= Michelle S. Hoo Fatt =

American mechanical engineer

Michelle S. Hoo Fatt is an American mechanical engineer whose research concerns the mechanics of blasts, impacts, buckling, and the ability of sandwich-structured composite materials to resist blasts and ballistic impacts. She is a professor of mechanical engineering at the University of Akron.

==Education and career==
Hoo Fatt majored in mechanical engineering at the Massachusetts Institute of Technology (MIT), graduating in 1987. She continued at MIT for a master's degree in ocean engineering in 1990 and a Ph.D. in structural mechanics, through the department of ocean engineering, in 1992. Her dissertation, Deformation and Rupture of Cylindrical Shells under Dynamic Loading, was supervised by Tomasz Wierzbicki.

As a graduate student, she also worked as an analyst at the Naval Surface Warfare Center.
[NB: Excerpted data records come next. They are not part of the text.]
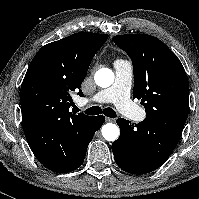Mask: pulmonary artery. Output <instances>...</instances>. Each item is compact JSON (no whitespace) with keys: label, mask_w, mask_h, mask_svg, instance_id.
I'll return each instance as SVG.
<instances>
[{"label":"pulmonary artery","mask_w":199,"mask_h":199,"mask_svg":"<svg viewBox=\"0 0 199 199\" xmlns=\"http://www.w3.org/2000/svg\"><path fill=\"white\" fill-rule=\"evenodd\" d=\"M115 81L113 85L94 96L84 99V102L113 103L122 113L135 120L145 118L144 111L138 108L130 99L133 79V66L127 60L118 59L114 63Z\"/></svg>","instance_id":"1"}]
</instances>
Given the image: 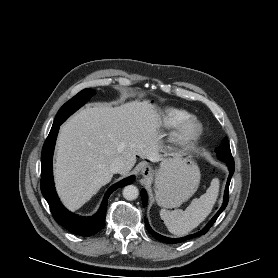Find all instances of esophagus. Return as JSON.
I'll use <instances>...</instances> for the list:
<instances>
[{"label": "esophagus", "mask_w": 278, "mask_h": 278, "mask_svg": "<svg viewBox=\"0 0 278 278\" xmlns=\"http://www.w3.org/2000/svg\"><path fill=\"white\" fill-rule=\"evenodd\" d=\"M140 174L144 177H150L153 174V169L148 165H144L140 168Z\"/></svg>", "instance_id": "esophagus-1"}]
</instances>
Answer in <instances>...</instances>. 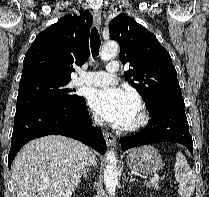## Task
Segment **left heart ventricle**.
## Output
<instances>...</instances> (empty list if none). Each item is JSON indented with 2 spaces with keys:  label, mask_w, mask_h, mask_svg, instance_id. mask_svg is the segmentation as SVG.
Listing matches in <instances>:
<instances>
[{
  "label": "left heart ventricle",
  "mask_w": 209,
  "mask_h": 197,
  "mask_svg": "<svg viewBox=\"0 0 209 197\" xmlns=\"http://www.w3.org/2000/svg\"><path fill=\"white\" fill-rule=\"evenodd\" d=\"M137 116H138V112H137V115H136V117H135V120L137 119ZM135 120H134V122H135Z\"/></svg>",
  "instance_id": "left-heart-ventricle-1"
}]
</instances>
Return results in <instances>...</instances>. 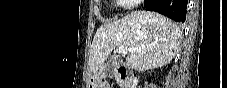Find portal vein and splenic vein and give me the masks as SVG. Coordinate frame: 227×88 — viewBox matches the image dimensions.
<instances>
[{"instance_id":"18ae733b","label":"portal vein and splenic vein","mask_w":227,"mask_h":88,"mask_svg":"<svg viewBox=\"0 0 227 88\" xmlns=\"http://www.w3.org/2000/svg\"><path fill=\"white\" fill-rule=\"evenodd\" d=\"M118 51H119V53L127 55L130 50L127 47L120 46V47H118Z\"/></svg>"}]
</instances>
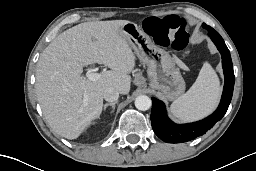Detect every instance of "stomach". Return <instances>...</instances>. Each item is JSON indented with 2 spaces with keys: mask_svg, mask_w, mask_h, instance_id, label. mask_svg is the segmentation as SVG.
<instances>
[{
  "mask_svg": "<svg viewBox=\"0 0 256 171\" xmlns=\"http://www.w3.org/2000/svg\"><path fill=\"white\" fill-rule=\"evenodd\" d=\"M120 30L140 61L148 65L150 87L160 90L170 101L182 96L185 81L176 67V60L157 46L136 23L128 22Z\"/></svg>",
  "mask_w": 256,
  "mask_h": 171,
  "instance_id": "obj_1",
  "label": "stomach"
}]
</instances>
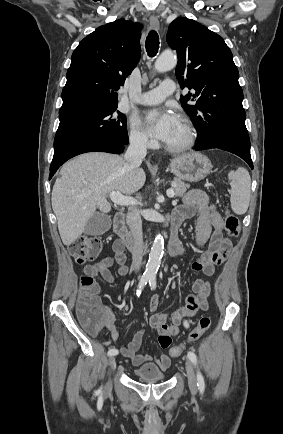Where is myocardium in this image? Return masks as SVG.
Returning <instances> with one entry per match:
<instances>
[{
  "instance_id": "1",
  "label": "myocardium",
  "mask_w": 283,
  "mask_h": 434,
  "mask_svg": "<svg viewBox=\"0 0 283 434\" xmlns=\"http://www.w3.org/2000/svg\"><path fill=\"white\" fill-rule=\"evenodd\" d=\"M179 119L184 125L185 138L180 144L173 145L165 143L166 150L172 153H181L187 151L194 145L196 141V130L191 120L185 115H180Z\"/></svg>"
}]
</instances>
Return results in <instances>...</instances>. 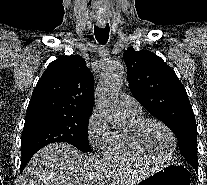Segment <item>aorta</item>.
Returning <instances> with one entry per match:
<instances>
[{"instance_id":"aorta-1","label":"aorta","mask_w":207,"mask_h":185,"mask_svg":"<svg viewBox=\"0 0 207 185\" xmlns=\"http://www.w3.org/2000/svg\"><path fill=\"white\" fill-rule=\"evenodd\" d=\"M125 68L118 61H111L102 68L101 76L95 90L96 107L114 127H122L125 115L118 105V93L123 82Z\"/></svg>"}]
</instances>
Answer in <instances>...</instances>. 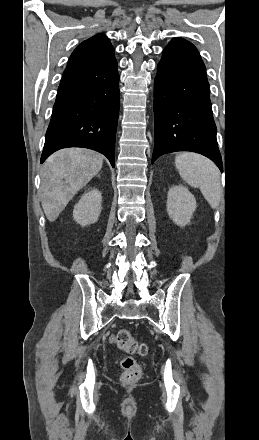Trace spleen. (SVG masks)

After postdoctoral research at the Department of Naval Architecture and Offshore Engineering at the University of California, Berkeley and at MIT, she joined the University of Akron as an assistant professor of mechanical engineering in 1995. She was promoted to associate professor in 2001 and full professor in 2010.

Hoo Fatt served on the executive committee of the Tire Society from 2011-2014.

==Recognition==
Hoo Fatt was named as an ASME Fellow in 2013.